On August 11, 1987, 35-year-old Donald Harvey sat down with investigators and confessed to committing 33 murders over the past 17 years. As the days went by, that number eventually grew to 70 in all. Investigators were skeptical of the numbers Harvey was giving them, and wanted to have his mental state assessed prior to taking his claims as fact.
Donald Harvey Is Sane
Following several psychiatric tests by numerous experts, a spokesman for the Cincinnati prosecutor’s office explained the dilemma to the Cincinnati Post:
“This man is sane and competent, but is a compulsive killer,” he said. “He builds up tension in his body, so he kills people.”
Donald Harvey entered the courtroom on August 18, 1987, and pled guilty to 24 counts of aggravated murder, four counts of attempted murder, and one count of felonious assault. Just four days later, a 25th guilty plea earned him a total of four consecutive 20-years-to-life sentences. In addition to his life terms, Donald Harvey was fined $270,000.
Harvey was indicted in Kentucky on September 7, 1987, where he confessed to committing 12 murders while employed at Marymount Hospital. In November, he pleaded guilty and was sentenced to eight life terms plus 20 years. In February 1988, he entered guilty pleas on three additional Cincinnati homicides and three attempted murders, drawing three life sentences plus three terms of seven to 25 years. Two years later, the investigation into the remaining deaths was closed after investigators determined that there was not enough evidence to pursue them.

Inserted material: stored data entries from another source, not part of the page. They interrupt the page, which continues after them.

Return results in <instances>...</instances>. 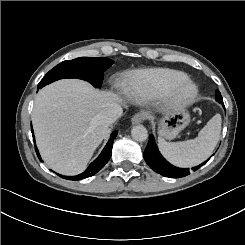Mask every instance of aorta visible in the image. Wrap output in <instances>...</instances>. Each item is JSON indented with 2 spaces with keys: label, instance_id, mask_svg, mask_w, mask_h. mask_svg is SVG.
Here are the masks:
<instances>
[{
  "label": "aorta",
  "instance_id": "762f6f07",
  "mask_svg": "<svg viewBox=\"0 0 245 245\" xmlns=\"http://www.w3.org/2000/svg\"><path fill=\"white\" fill-rule=\"evenodd\" d=\"M131 136L134 140L143 142L148 138V131L144 126L137 125L131 129Z\"/></svg>",
  "mask_w": 245,
  "mask_h": 245
}]
</instances>
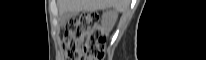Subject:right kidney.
Returning <instances> with one entry per match:
<instances>
[{
	"mask_svg": "<svg viewBox=\"0 0 206 60\" xmlns=\"http://www.w3.org/2000/svg\"><path fill=\"white\" fill-rule=\"evenodd\" d=\"M117 13L115 11L106 12L103 15L102 22L105 31H110L116 21Z\"/></svg>",
	"mask_w": 206,
	"mask_h": 60,
	"instance_id": "obj_1",
	"label": "right kidney"
}]
</instances>
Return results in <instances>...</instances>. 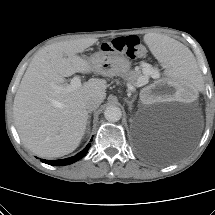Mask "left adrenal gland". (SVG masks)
I'll use <instances>...</instances> for the list:
<instances>
[{
    "instance_id": "1",
    "label": "left adrenal gland",
    "mask_w": 215,
    "mask_h": 215,
    "mask_svg": "<svg viewBox=\"0 0 215 215\" xmlns=\"http://www.w3.org/2000/svg\"><path fill=\"white\" fill-rule=\"evenodd\" d=\"M125 101H126V103H127L128 107H129V110L131 111V110H132V107H133L134 99H133V100H131V101H129V100H127V99H125Z\"/></svg>"
}]
</instances>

Looking Inside The Mind of Donald Harvey – The Angel of Death
In a 1991 interview with a reporter from the Columbus Dispatch, Harvey gave a rare glimpse into his mindset:
“Why did you kill?”
“Well, people controlled me for 18 years, and then I controlled my own destiny. I controlled other people’s lives, whether they lived or died. I had that power to control.”
“What right did you have to decide that?”

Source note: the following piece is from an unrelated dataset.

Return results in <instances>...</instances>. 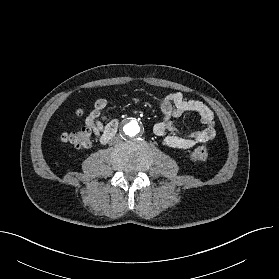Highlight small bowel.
Masks as SVG:
<instances>
[{"mask_svg": "<svg viewBox=\"0 0 279 279\" xmlns=\"http://www.w3.org/2000/svg\"><path fill=\"white\" fill-rule=\"evenodd\" d=\"M108 102L104 98L97 99L93 110L85 119V125L92 130L101 142V138L108 125H105ZM163 114L162 121L154 126V133L160 137L165 146L173 149H190L198 144L211 141L215 135L214 114L203 102L188 99L180 91L164 96L160 103ZM186 112H195L200 116L204 128L189 135H181L172 124V119L180 117Z\"/></svg>", "mask_w": 279, "mask_h": 279, "instance_id": "obj_1", "label": "small bowel"}]
</instances>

“After I didn’t get caught for the first 15 (murders), I thought it was my right. I appointed myself judge, prosecutor and jury. So I played God.”
Donald Harvey Rated Among Serial Killers
On July 23, 2001, the Associated Press printed an article listing the worst serial killers in the United States. Donald Harvey was rated number one, followed by John Wayne Gacy, Patrick Kearney, Bruce Davis and Dean Corll.
Donald Harvey’s first scheduled parole hearing is set for 2047. He will be 95 years old.